> Brief: Give an unaltered copy of the listing below, minus its pictures.

Start of Data

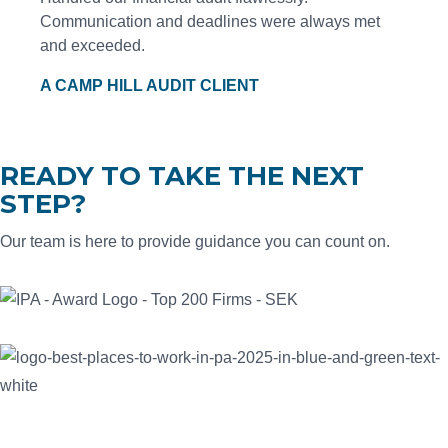
Communication and deadlines were always met
and exceeded.
A CAMP HILL AUDIT CLIENT
READY TO TAKE THE NEXT
STEP?
Our team is here to provide guidance you can count on.
CONTACT US
SEK is proud to be recognized among the Best Places to Work
in PA, the nation's Top 200 Public Accounting Firms, and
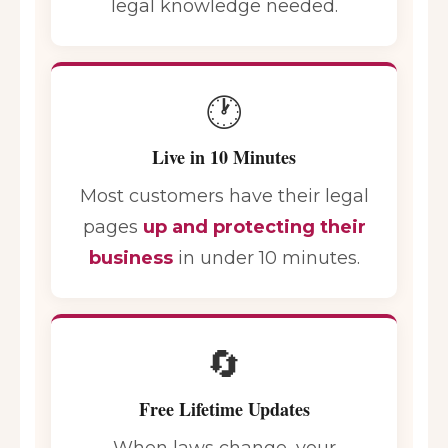
legal knowledge needed.
🕐
Live in 10 Minutes
Most customers have their legal
pages
up and protecting their
business
in under 10 minutes.
🔄
Free Lifetime Updates
When laws change, your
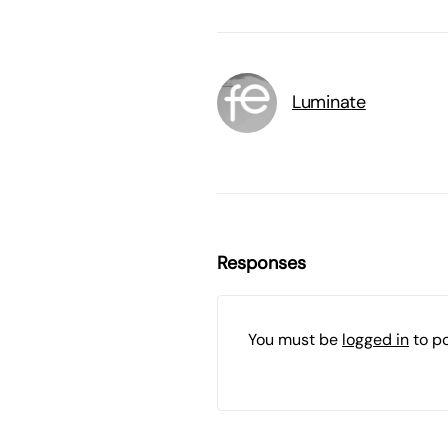
Luminate
Responses
You must be
logged in
to p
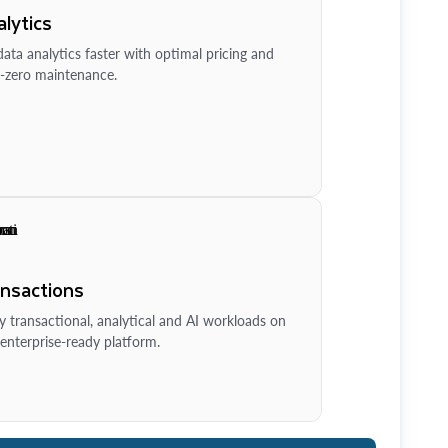
lytics
ata analytics faster with optimal pricing and
-zero maintenance.
ansactions
y transactional, analytical and AI workloads on
enterprise-ready platform.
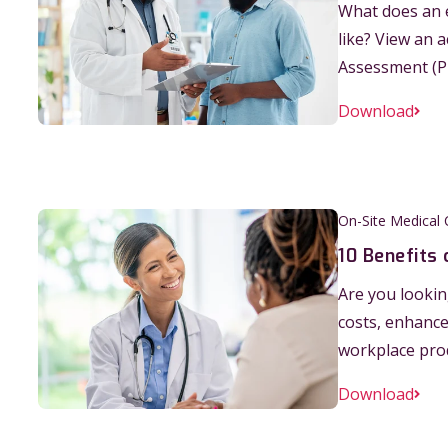
What does an e
like? View an 
Assessment (P
Download
On-Site Medical C
10 Benefits 
Are you lookin
costs, enhanc
workplace produ
Download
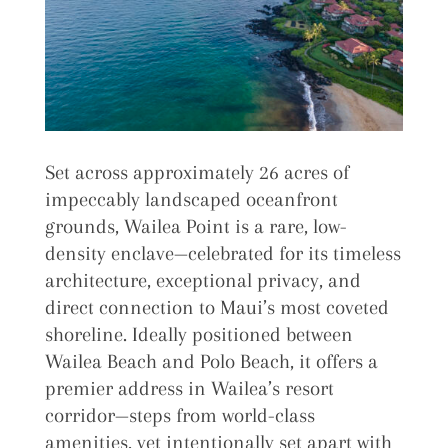
Set across approximately 26 acres of
impeccably landscaped oceanfront
grounds, Wailea Point is a rare, low-
density enclave—celebrated for its timeless
architecture, exceptional privacy, and
direct connection to Maui’s most coveted
shoreline. Ideally positioned between
Wailea Beach and Polo Beach, it offers a
premier address in Wailea’s resort
corridor—steps from world-class
amenities, yet intentionally set apart with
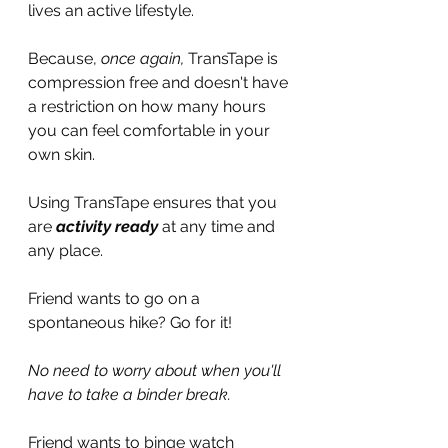
lives an active lifestyle.
Because, 
once again, 
TransTape is 
compression free and doesn't have 
a restriction on how many hours 
you can feel comfortable in your 
own skin.
Using TransTape ensures that you 
are 
activity ready 
at
any time and 
any place.
Friend wants to go on a 
spontaneous hike? Go for it!
No need to worry about when you'll 
have to take a binder break.
Friend wants to binge watch 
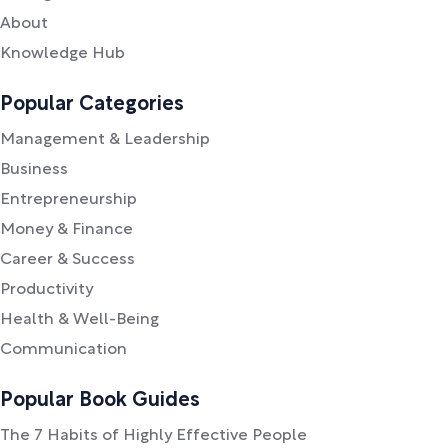
About
Knowledge Hub
Popular Categories
Management & Leadership
Business
Entrepreneurship
Money & Finance
Career & Success
Productivity
Health & Well-Being
Communication
Popular Book Guides
The 7 Habits of Highly Effective People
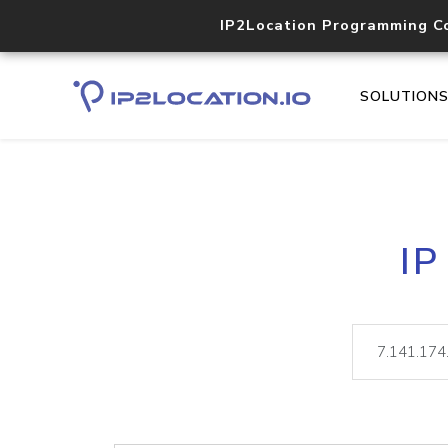
IP2Location Programming C
SOLUTION
IP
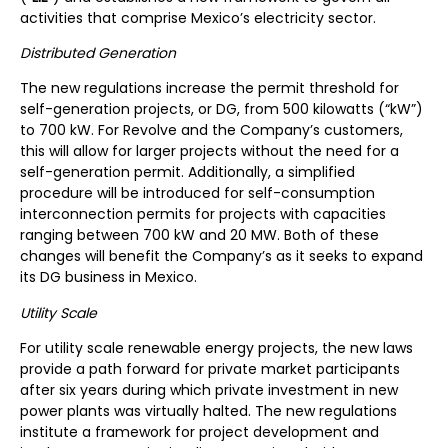
activities that comprise Mexico’s electricity sector.
Distributed Generation
The new regulations increase the permit threshold for
self-generation projects, or DG, from 500 kilowatts (“kW”)
to 700 kW. For Revolve and the Company’s customers,
this will allow for larger projects without the need for a
self-generation permit. Additionally, a simplified
procedure will be introduced for self-consumption
interconnection permits for projects with capacities
ranging between 700 kW and 20 MW. Both of these
changes will benefit the Company’s as it seeks to expand
its DG business in Mexico.
Utility Scale
For utility scale renewable energy projects, the new laws
provide a path forward for private market participants
after six years during which private investment in new
power plants was virtually halted. The new regulations
institute a framework for project development and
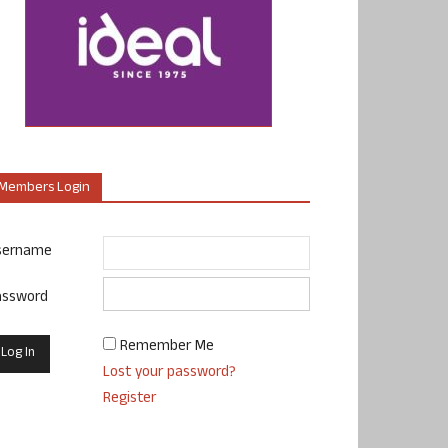
Members Login
sername
assword
Remember Me
Lost your password?
Register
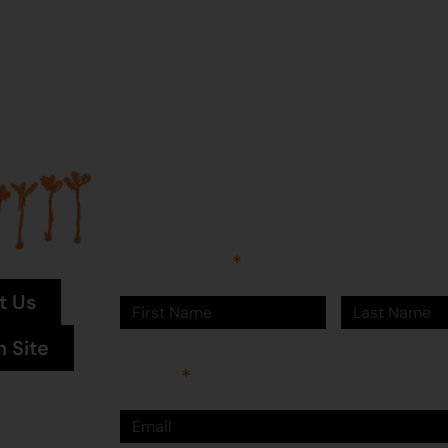
Join our mailing list...
Sign up to Martumili Artists’ mailing list to rece
news, special offers, and shop updates.
First Name
Last Name
t Us
n Site
Email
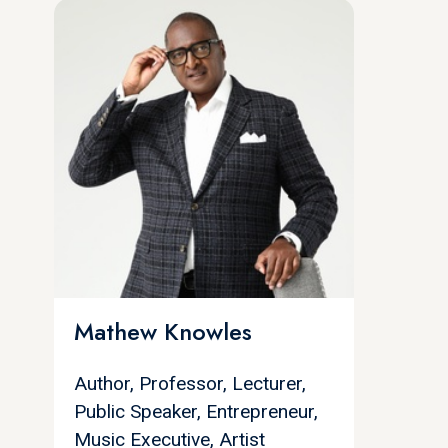
Mathew Knowles
Author, Professor, Lecturer,
Public Speaker, Entrepreneur,
Music Executive, Artist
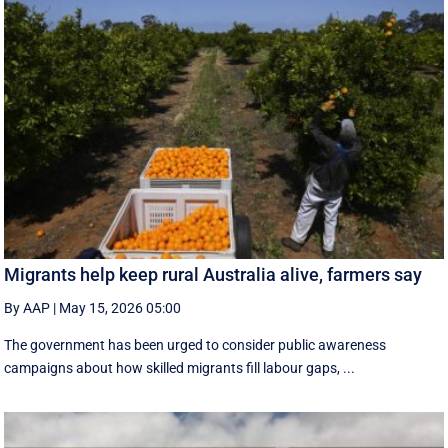
Migrants help keep rural Australia alive, farmers say
By AAP
|
May 15, 2026 05:00
The government has been urged to consider public awareness
campaigns about how skilled migrants fill labour gaps, ...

End of Data

> Answer below:
Communication and deadlines were always met
and exceeded.
A CAMP HILL AUDIT CLIENT
READY TO TAKE THE NEXT
STEP?
Our team is here to provide guidance you can count on.
CONTACT US
SEK is proud to be recognized among the Best Places to Work
in PA, the nation's Top 200 Public Accounting Firms, and
legal knowledge needed.
🕐
Live in 10 Minutes
Most customers have their legal
pages
up and protecting their
business
in under 10 minutes.
🔄
Free Lifetime Updates
When laws change, your
Luminate
Responses
You must be
logged in
to p
lytics
ata analytics faster with optimal pricing and
-zero maintenance.
ansactions
y transactional, analytical and AI workloads on
enterprise-ready platform.
What does an e
like? View an 
Assessment (P
Download
On-Site Medical C
10 Benefits 
Are you lookin
costs, enhanc
workplace produ
Download
Set across approximately 26 acres of
impeccably landscaped oceanfront
grounds, Wailea Point is a rare, low-
density enclave—celebrated for its timeless
architecture, exceptional privacy, and
direct connection to Maui’s most coveted
shoreline. Ideally positioned between
Wailea Beach and Polo Beach, it offers a
premier address in Wailea’s resort
corridor—steps from world-class
amenities, yet intentionally set apart with
lives an active lifestyle.
Because, 
once again, 
TransTape is 
compression free and doesn't have 
a restriction on how many hours 
you can feel comfortable in your 
own skin.
Using TransTape ensures that you 
are 
activity ready 
at
any time and 
any place.
Friend wants to go on a 
spontaneous hike? Go for it!
No need to worry about when you'll 
have to take a binder break.
Friend wants to binge watch 
About
Knowledge Hub
Popular Categories
Management & Leadership
Business
Entrepreneurship
Money & Finance
Career & Success
Productivity
Health & Well-Being
Communication
Popular Book Guides
The 7 Habits of Highly Effective People
IP2Location Programming C
SOLUTION
IP
activities that comprise Mexico’s electricity sector.
Distributed Generation
The new regulations increase the permit threshold for
self-generation projects, or DG, from 500 kilowatts (“kW”)
to 700 kW. For Revolve and the Company’s customers,
this will allow for larger projects without the need for a
self-generation permit. Additionally, a simplified
procedure will be introduced for self-consumption
interconnection permits for projects with capacities
ranging between 700 kW and 20 MW. Both of these
changes will benefit the Company’s as it seeks to expand
its DG business in Mexico.
Utility Scale
For utility scale renewable energy projects, the new laws
provide a path forward for private market participants
after six years during which private investment in new
power plants was virtually halted. The new regulations
institute a framework for project development and
Members Login
sername
assword
Remember Me
Lost your password?
Register
Join our mailing list...
Sign up to Martumili Artists’ mailing list to rece
news, special offers, and shop updates.
First Name
Last Name
t Us
n Site
Email
Mathew Knowles
Author, Professor, Lecturer,
Public Speaker, Entrepreneur,
Music Executive, Artist
Migrants help keep rural Australia alive, farmers say
By AAP
|
May 15, 2026 05:00
The government has been urged to consider public awareness
campaigns about how skilled migrants fill labour gaps, ...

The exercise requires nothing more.